Furthermore, extending impeachment to former officials presents anomalies of its own. It would subject private citizens including ex-presidents and numerous others to potential impeachment and disqualification for the rest of their lives simply because they once held federal office. In fact, there is no obvious limiting principle that would even restrict their impeachment to conduct occurring during their time in office.

Finally, as far as accountability goes, there is another, better way for Congress to hold Trump accountable than a largely partisan impeachment that is bound to fail: a concurrent resolution of censure. This is clearly constitutional and, if strongly but reasonably worded, would surely attract enough bipartisan support to easily pass both houses of Congress. It would also send a more unified and unifying message. Unfortunately, the chances of gaining significant Republican support for this alternative will fade if the dubious and divisive impeachment effort continues.  

Who Will Preside at the Next Trump Impeachment Trial? Probably Not John Roberts

The impending second Senate impeachment trial of Donald Trump poses a number of legal, political, and practical issues. One issue flying somewhat under the radar is who will preside. The answer will certainly impact how the trial is perceived and may even affect the outcome.

Chief Justice John Roberts presided over Trump’s first impeachment trial pursuant to Article I, section 3 of the Constitution, which requires the chief justice to assume this role “when the President of the United States is tried.” In the second impeachment, however, Trump will be tried as a private citizen, not as president, thus making this provision inapplicable by its terms. The rationale for having the chief justice preside likewise will not apply.
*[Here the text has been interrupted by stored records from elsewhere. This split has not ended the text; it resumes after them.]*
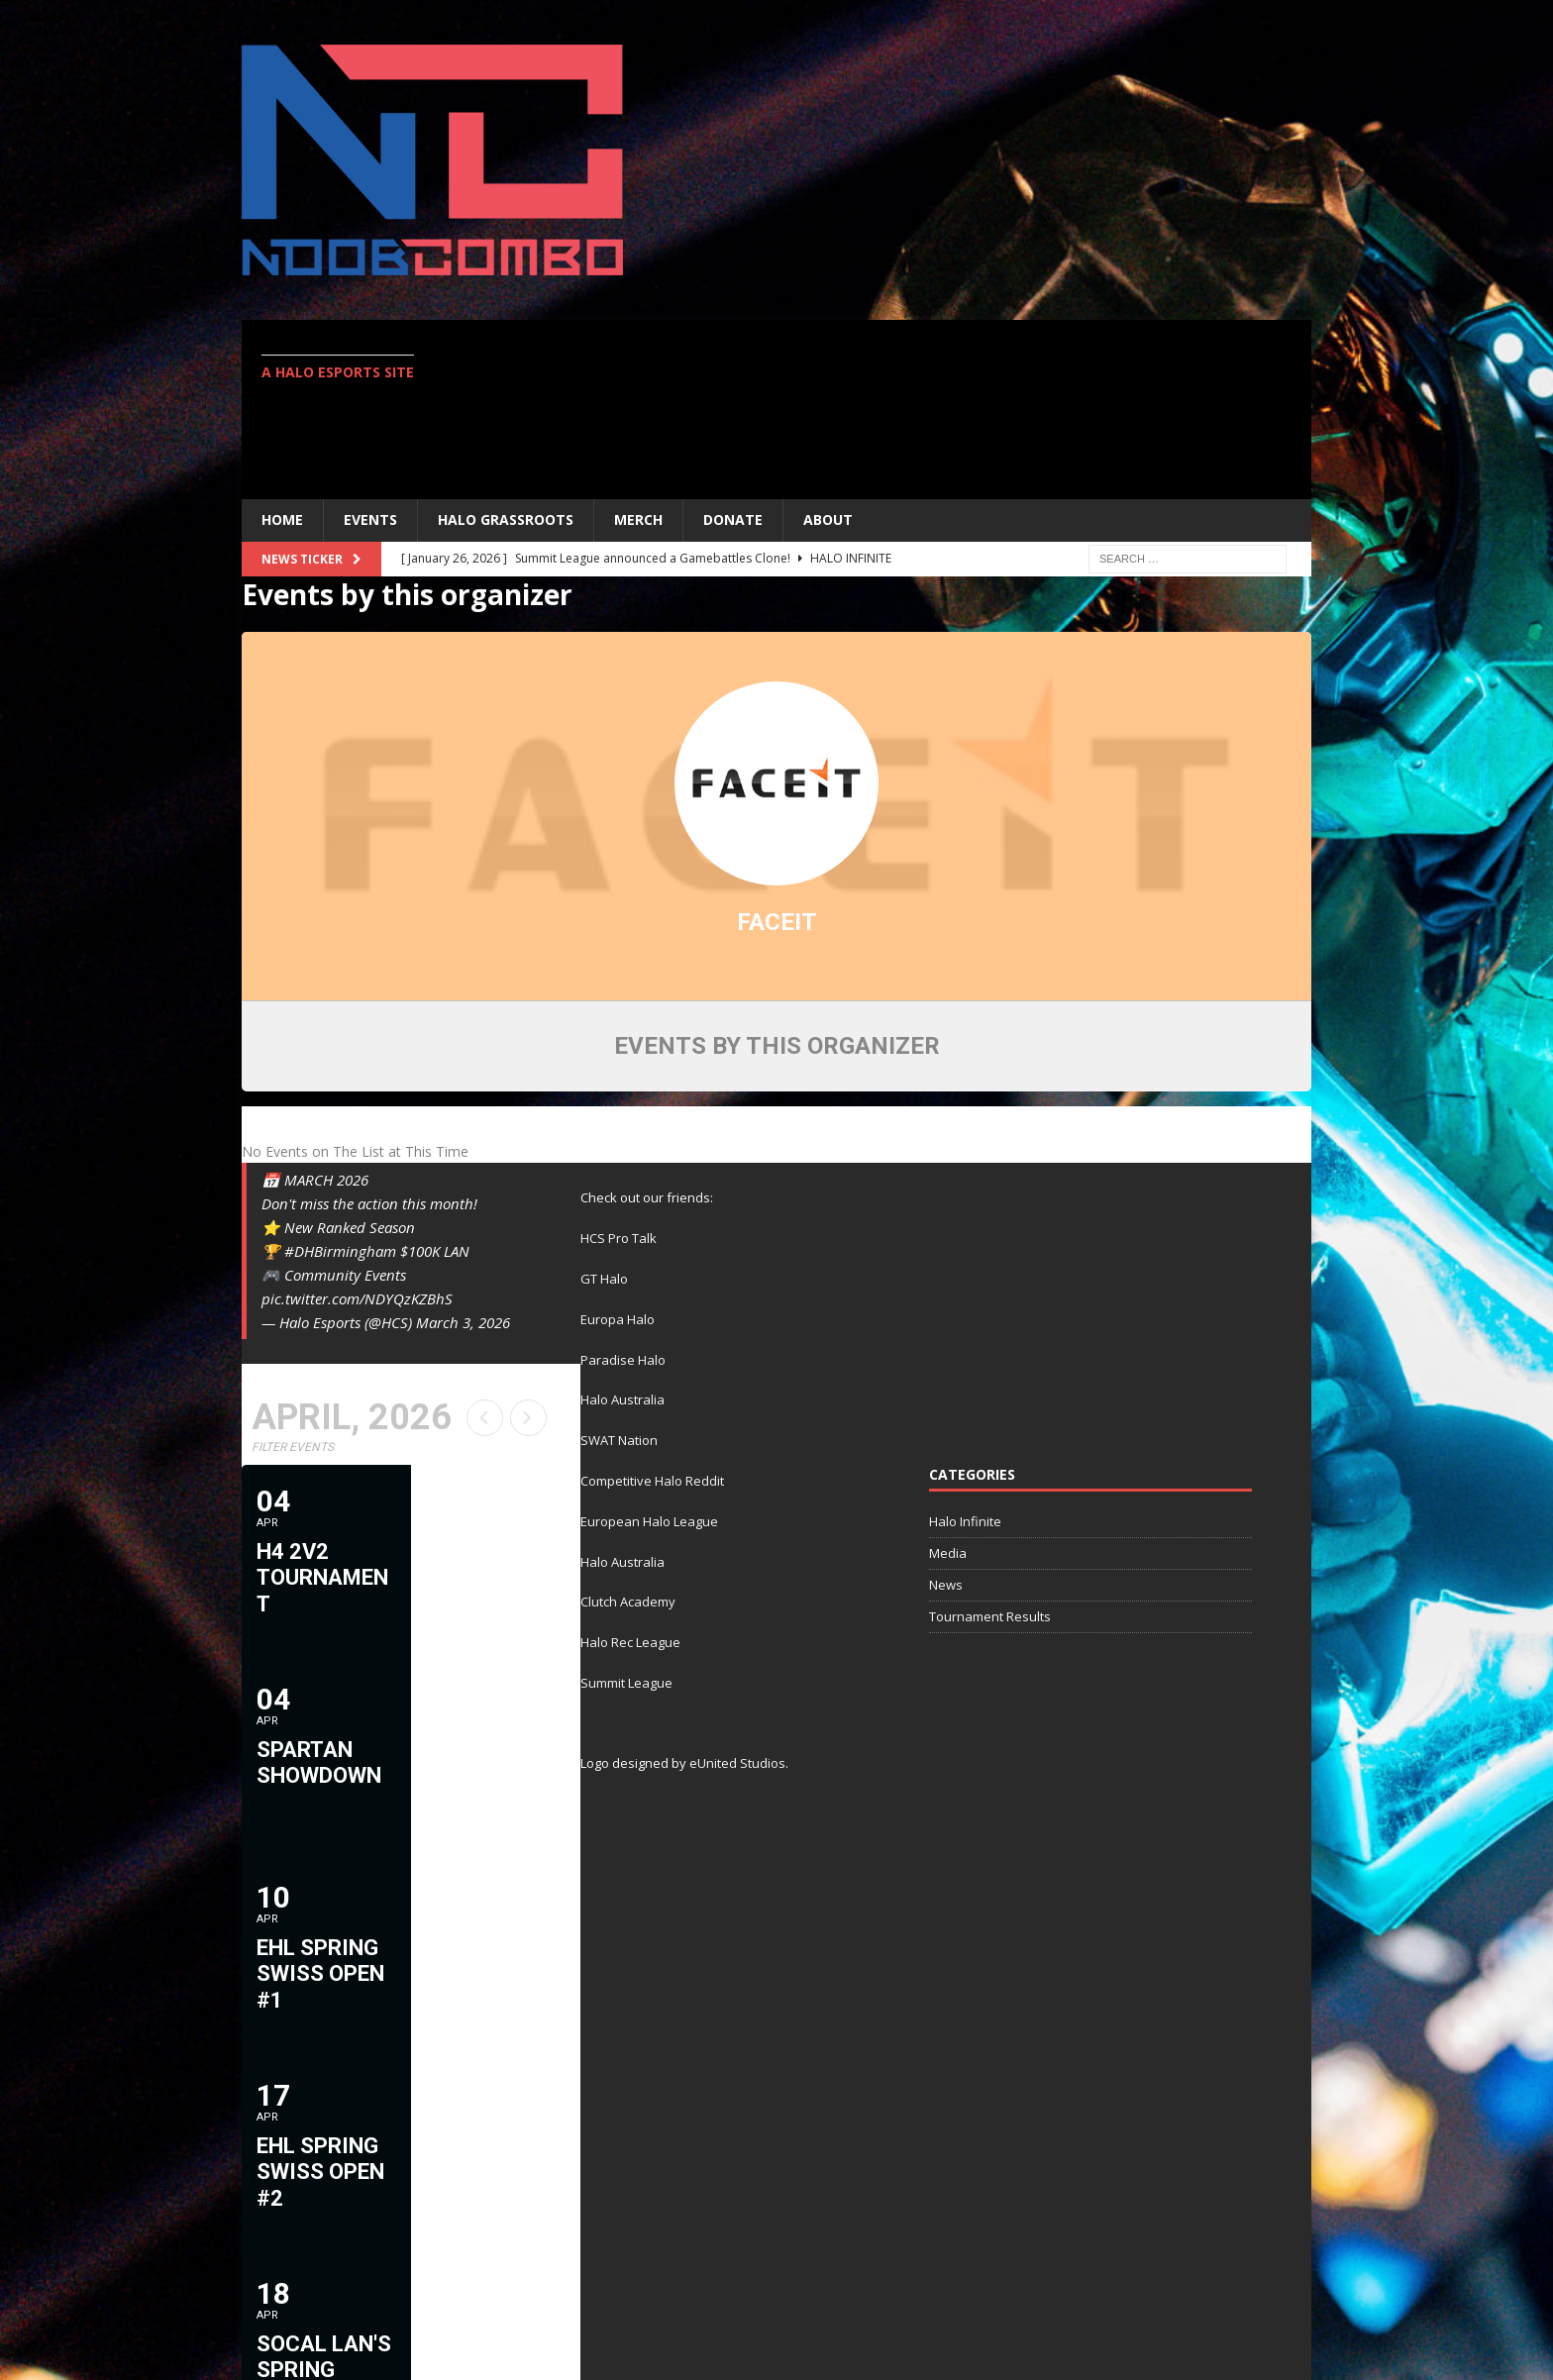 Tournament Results (990, 1616)
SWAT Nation (619, 1440)
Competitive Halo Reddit (652, 1481)
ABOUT (828, 519)
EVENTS (370, 519)
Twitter (1177, 2298)
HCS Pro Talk (618, 1238)
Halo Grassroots (505, 519)
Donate (733, 519)
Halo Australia (622, 1399)
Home (282, 519)
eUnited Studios (737, 1763)
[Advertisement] (950, 409)
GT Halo (604, 1279)
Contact (1266, 2298)
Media (948, 1553)
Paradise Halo (623, 1360)
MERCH (638, 519)
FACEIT (777, 922)
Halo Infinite (965, 1521)
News (946, 1585)
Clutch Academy (627, 1601)
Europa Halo (617, 1319)
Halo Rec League (630, 1642)
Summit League (626, 1683)
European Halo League (649, 1521) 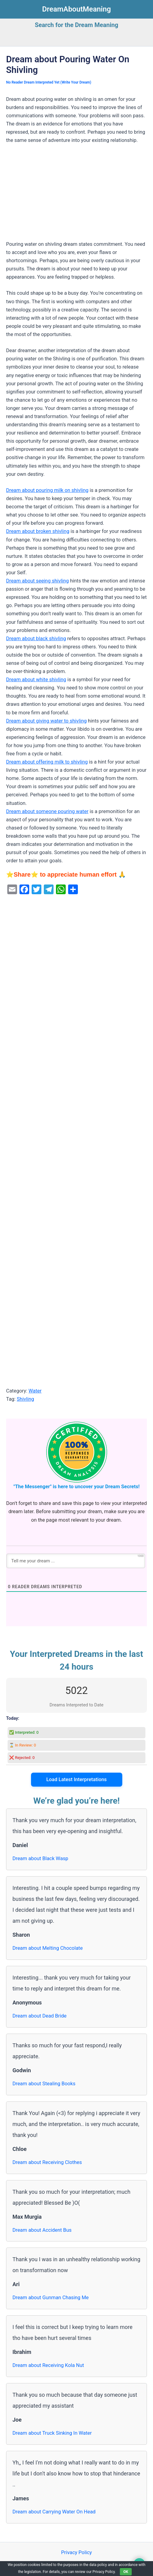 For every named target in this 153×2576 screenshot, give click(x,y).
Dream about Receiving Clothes (47, 2162)
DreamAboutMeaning (76, 9)
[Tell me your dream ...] (75, 1561)
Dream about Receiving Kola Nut (48, 2365)
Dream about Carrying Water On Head (54, 2512)
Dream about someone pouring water (47, 811)
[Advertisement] (76, 195)
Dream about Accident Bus (41, 2230)
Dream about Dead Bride (39, 2016)
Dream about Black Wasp (40, 1858)
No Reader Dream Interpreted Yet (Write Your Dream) (48, 82)
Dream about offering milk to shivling (47, 762)
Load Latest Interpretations (76, 1779)
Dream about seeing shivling (37, 581)
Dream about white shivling (36, 679)
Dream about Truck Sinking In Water (52, 2433)
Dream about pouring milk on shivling (47, 490)
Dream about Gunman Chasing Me (50, 2297)
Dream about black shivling (36, 638)
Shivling (25, 1399)
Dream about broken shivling (37, 531)
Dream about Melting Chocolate (47, 1948)
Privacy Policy (76, 2552)
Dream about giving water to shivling (46, 721)
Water (35, 1391)
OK (125, 2572)
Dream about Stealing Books (43, 2084) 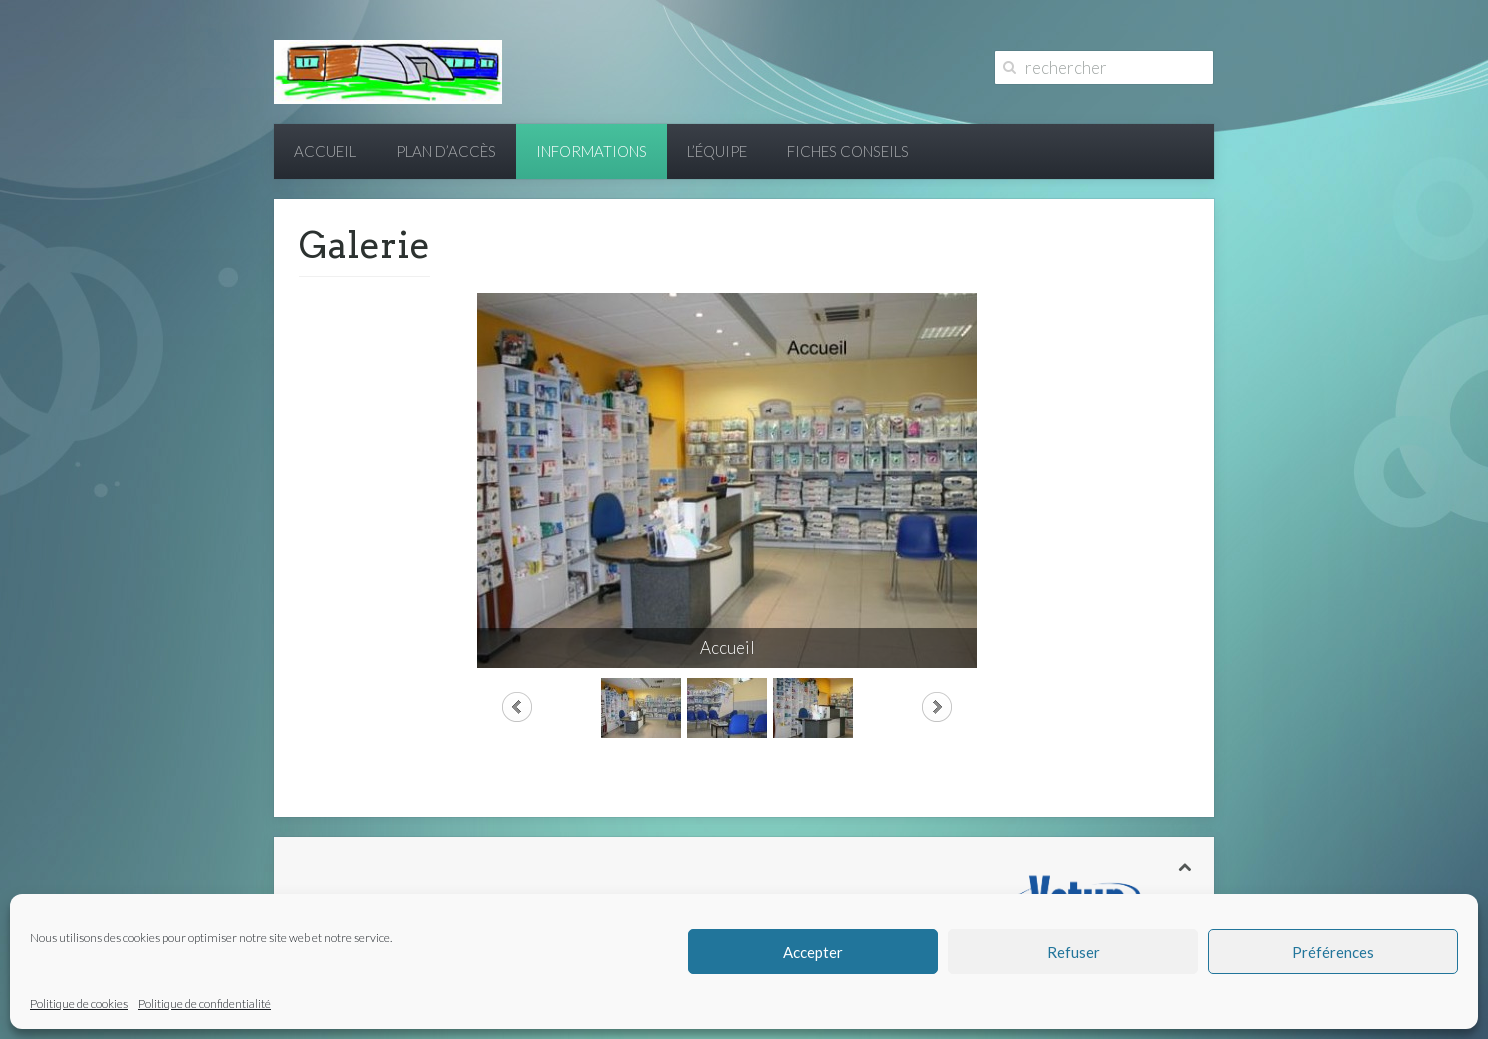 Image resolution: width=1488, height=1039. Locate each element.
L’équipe (717, 151)
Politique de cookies (79, 1003)
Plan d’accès (446, 151)
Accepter (813, 952)
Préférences (1333, 952)
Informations (591, 151)
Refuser (1073, 952)
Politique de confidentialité (204, 1003)
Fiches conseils (848, 151)
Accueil (325, 151) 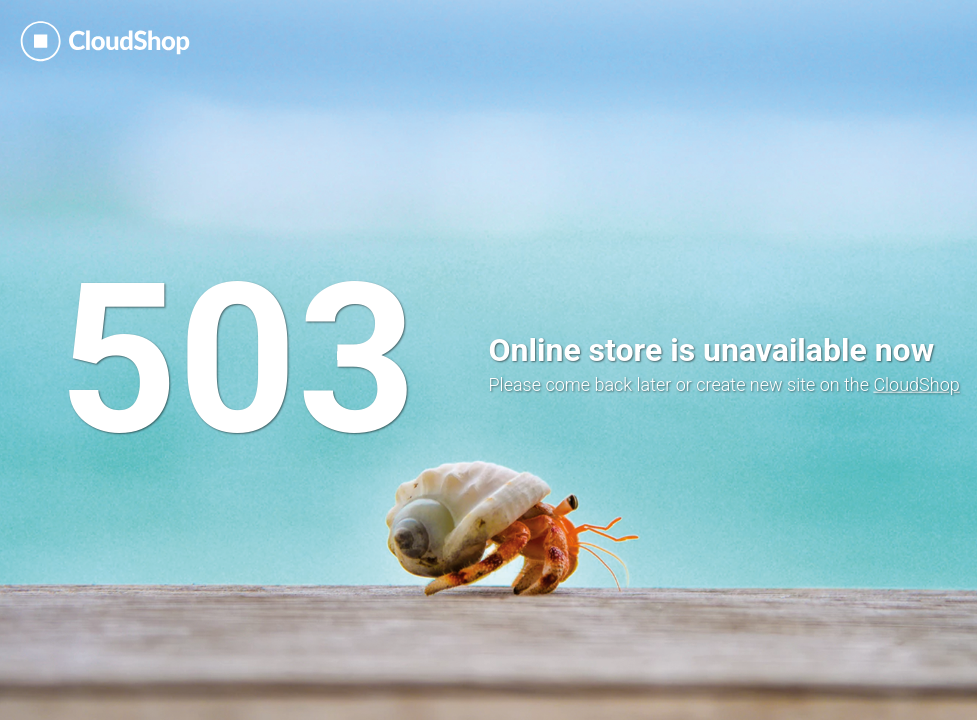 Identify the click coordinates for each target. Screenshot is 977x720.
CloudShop (916, 384) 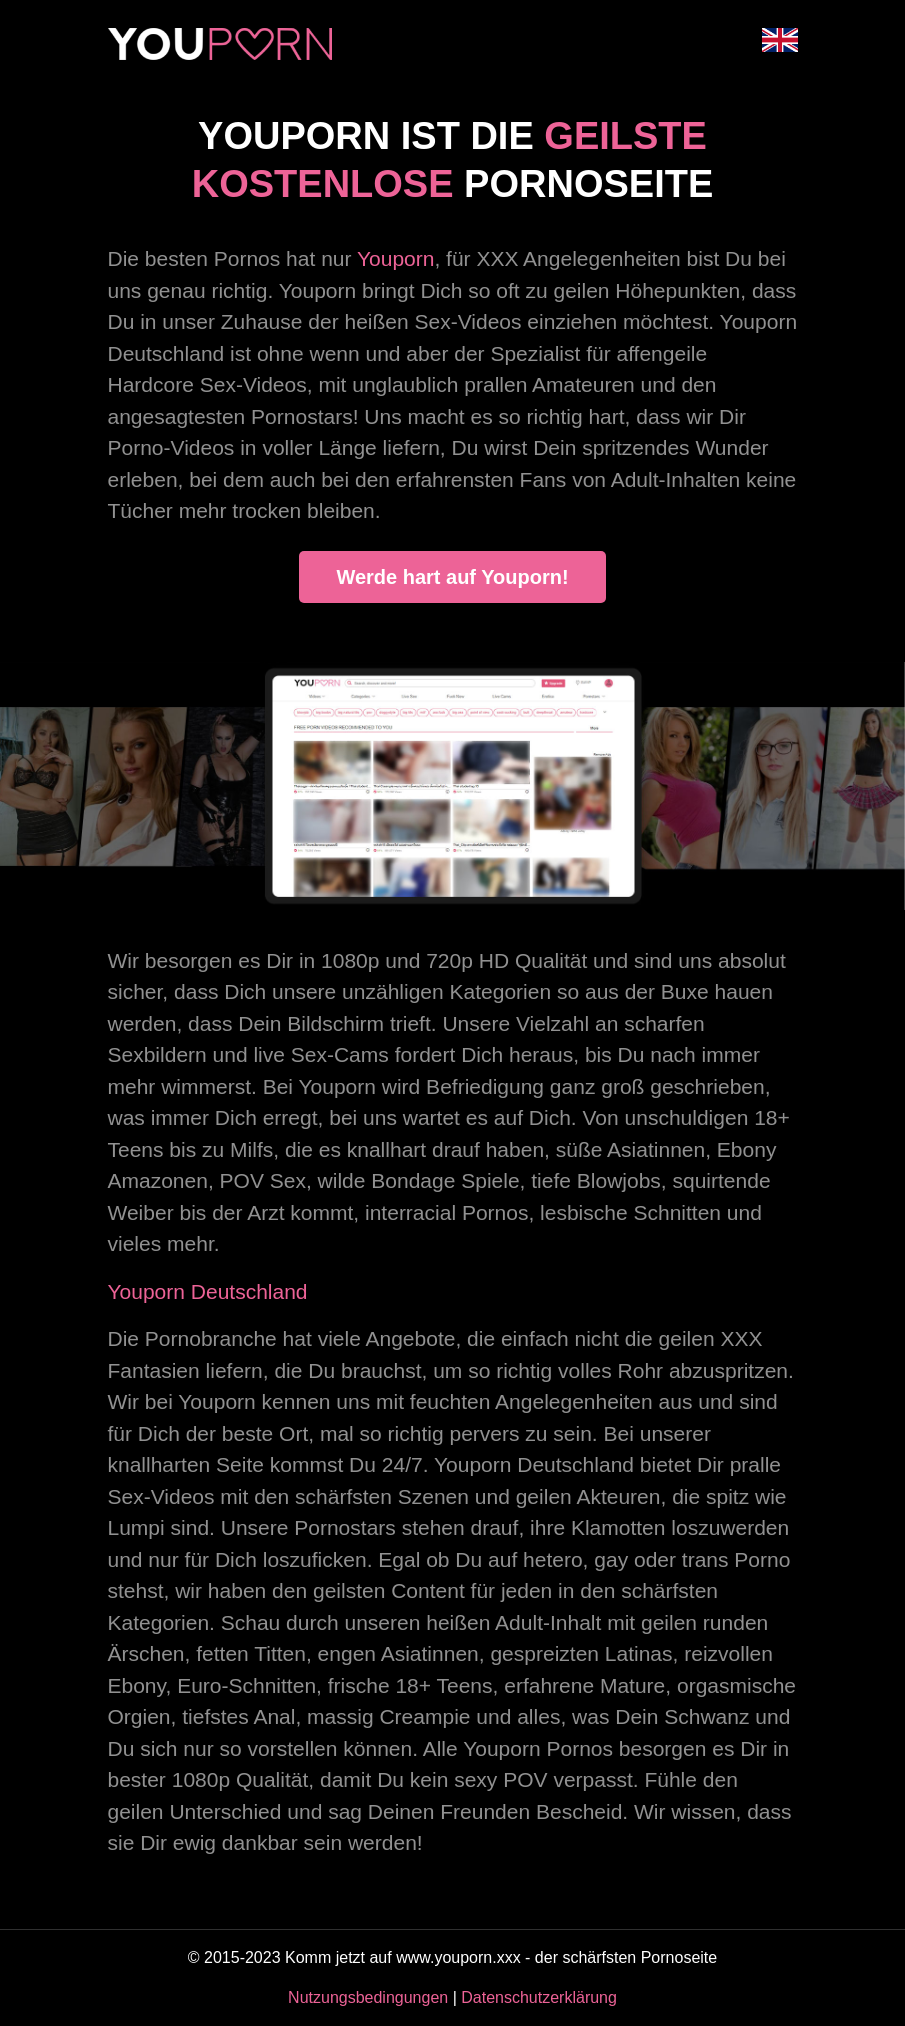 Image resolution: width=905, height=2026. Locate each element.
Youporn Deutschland (208, 1291)
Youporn (395, 258)
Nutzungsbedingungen (368, 1997)
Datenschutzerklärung (539, 1997)
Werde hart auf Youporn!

The framers included this provision for the purpose of avoiding the obvious conflict of interest that would arise if an incumbent president’s potential successor, the vice president serving as president of the Senate, presided. This, of course, has no relevance to Trump’s second trial. Kamala Harris, not Mike Pence, will be Vice President and there will be no change in the presidency since removal from office is not on the table.  

Without Article I, section 3, there is no apparent legal authority for the chief justice to preside at the impeachment trial. To the contrary, having the head of the judicial branch preside over the Senate except as specifically required by the Constitution would seem to violate the constitutional separation of powers. Finally, even if Roberts somehow could opt to preside if requested by the Senate, he probably would want no part of this exercise and would respectfully decline. With Chief Justice Roberts out of the picture, Vice President Harris would be in line to preside. Alternatively, if the Biden Administration was reluctant to participate directly in this fraught and potentially distracting endeavor, Senate President Pro Tempore Patrick Leahy or another senior Democratic senator could be chosen to officiate.

The  above considerations are significant in at least three ways. First, the fact that Article I, section 3 is so incongruent here is another indication that the Constitution was not designed for impeachment of former presidents. Second, substituting a politician for the chief justice as presiding officer will detract from the gravitas and objectivity of the proceeding and fuel the notion that it is a partisan exercise. Third, a trial without the chief justice is considerably more likely to survive a motion to dismiss at the outset on the substantial grounds that an individual who has left office is no longer subject to the impeachment process. The chief justice might well grant such a motion but a Democrat in the chair would almost surely reject it. The presiding officer’s ruling, regardless of who makes it, is subject to reversal by majority vote of the Senate. However, a ruling by the chief justice would doubtless carry greater weight with senators (and the public) than one by a political figure.